As fundraising began, temporary dog parks were set up in two county parks by cordoning off large sections with snow fencing. Residents were asked to make a donation. To kick off the opening of the temporary parks, which happened to be in December, we charged $5 for families to have a photo taken of their dog with Santa. The response was huge. Word spread rapidly, and we were on our way.

Drumming Up Support
With guidance from the University of Wisconsin-Extension county office, a Friends of the Dog Parks Committee was formed to help organize fundraising and to establish rules and fees. The county executive’s office created a dog park Facebook page with a new mascot—a cartoon named “Woofie” through a community contest. Advertising space was sold to dog-related businesses. Two months into the fundraising campaign, the first party stepped forward to purchase naming rights; a second followed shortly thereafter and two years later, a third.

During the initial fund drive, gifts were received from as far away as California. Donation boxes at various locations throughout the county collected $5’s, $10’s, $20’s, and even checks made out for $100. In less than a year, there was sufficient funding for the match, and fencing bids were collected for three permanent off-leash dog parks.

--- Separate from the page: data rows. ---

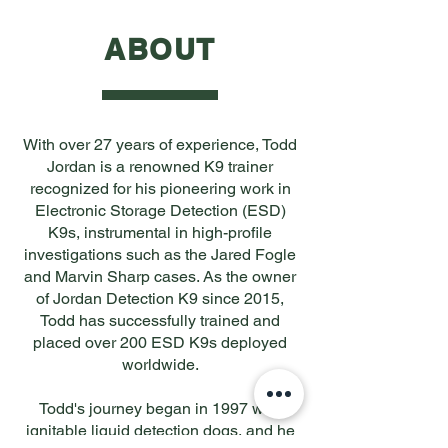
ABOUT
With over 27 years of experience, Todd
Jordan is a renowned K9 trainer
recognized for his pioneering work in
Electronic Storage Detection (ESD)
K9s, instrumental in high-profile
investigations such as the Jared Fogle
and Marvin Sharp cases. As the owner
of Jordan Detection K9 since 2015,
Todd has successfully trained and
placed over 200 ESD K9s deployed
worldwide.
Todd's journey began in 1997 with
ignitable liquid detection dogs, and he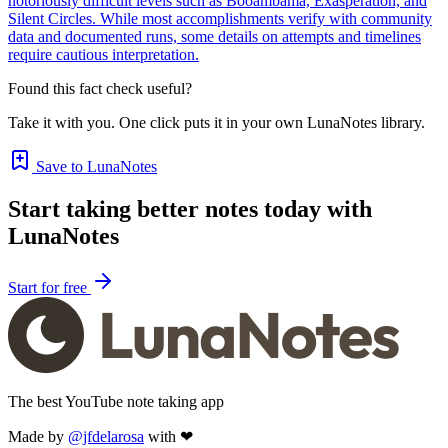
notoriously difficult levels such as Booambama, Exasperation, and
Silent Circles. While most accomplishments verify with community
data and documented runs, some details on attempts and timelines
require cautious interpretation.
Found this fact check useful?
Take it with you. One click puts it in your own LunaNotes library.
Save to LunaNotes
Start taking better notes today with
LunaNotes
Start for free
The best YouTube note taking app
Made by
@jfdelarosa
with ❤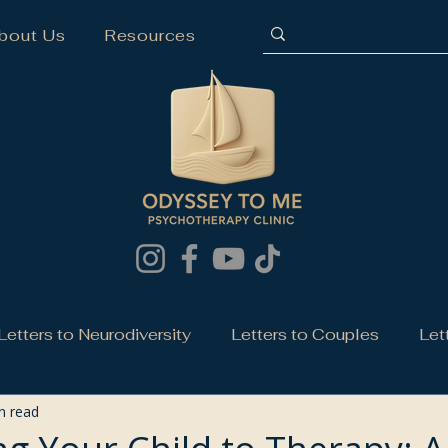
bout Us
Resources
Letters to Neurodiversity
Letters to Couples
Let
n read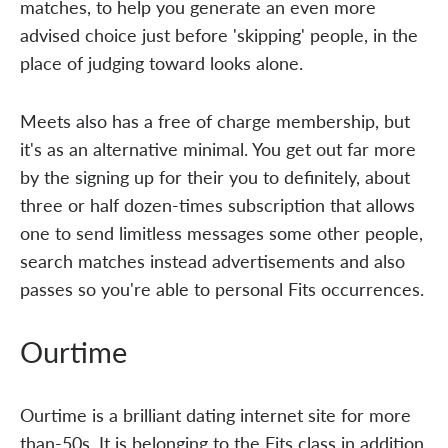
matches, to help you generate an even more
advised choice just before 'skipping' people, in the
place of judging toward looks alone.
Meets also has a free of charge membership, but
it's as an alternative minimal. You get out far more
by the signing up for their you to definitely, about
three or half dozen-times subscription that allows
one to send limitless messages some other people,
search matches instead advertisements and also
passes so you're able to personal Fits occurrences.
Ourtime
Ourtime is a brilliant dating internet site for more
than-50s. It is belonging to the Fits class in addition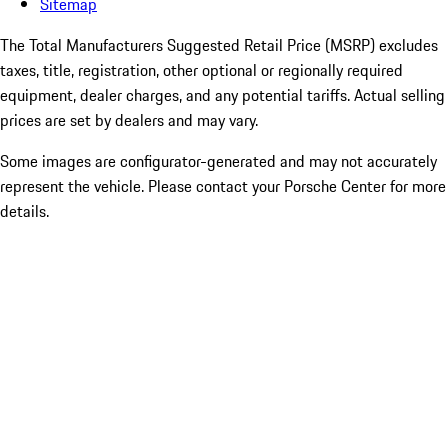
Sitemap
The Total Manufacturers Suggested Retail Price (MSRP) excludes
taxes, title, registration, other optional or regionally required
equipment, dealer charges, and any potential tariffs. Actual selling
prices are set by dealers and may vary.
Some images are configurator-generated and may not accurately
represent the vehicle. Please contact your Porsche Center for more
details.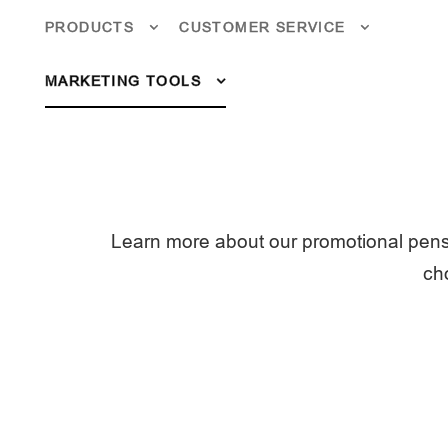
PRODUCTS
CUSTOMER SERVICE
MARKETING TOOLS
Learn more about our promotional pens
cho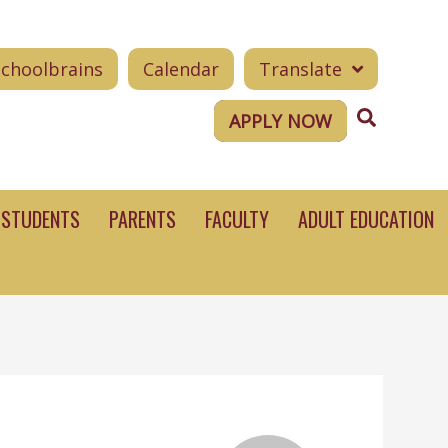
Schoolbrains
Calendar
Translate
Search
APPLY NOW
STUDENTS
PARENTS
FACULTY
ADULT EDUCATION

Municipalities in the county offered to sell annual tags at their town and village halls, as did the county treasurer’s office. Tag sales and daily fees cover the dog parks’ operating costs and fund additional amenities. Two of the dog parks now have lighting, and one sports a doggie drinking fountain. Other amenities have been added along the way, including shade shelters, trees, drainage, paved pathways, poop bag dispensers, and signage. Kiosks and benches also have been installed as Eagle Scout projects. Future improvements include additional trees, shelters, doggie playground equipment, and possibly even a water feature.

Overcoming Obstacles
Working from an idea to the reality of three operational dog parks has been quite an experience. Some homeowners adjacent to the proposed sites expressed concerns of constant barking and unpleasant smells, but their fears never materialized. Neither did the lawsuits and severe injuries that others predicted would result. Yes, there have been a few stitches required because some dogs simply get too excited when playing, but these incidents are few and far between.

Elected officials are always hesitant to support an idea if it means using tax dollars. We were lucky because our county receives an annual payment from a landfill located in the area, and the county executive was willing to pledge those non-tax dollars towards the dog parks. Other counties or municipalities may consider using tax dollars to build a dog park and then fund its operation and maintenance through user fees.

Crucial Moments
The most important and largest source of funding was selling the naming rights, which covered approximately 60 percent of the total construction costs. To raise awareness and generate small-dollar, broad-based fundraising, the county executive’s $25,000 pledge match was instrumental, as it gave the community an initial goal to work towards. We easily raised double that amount in two years. Without the match, construction would have been another year down the road.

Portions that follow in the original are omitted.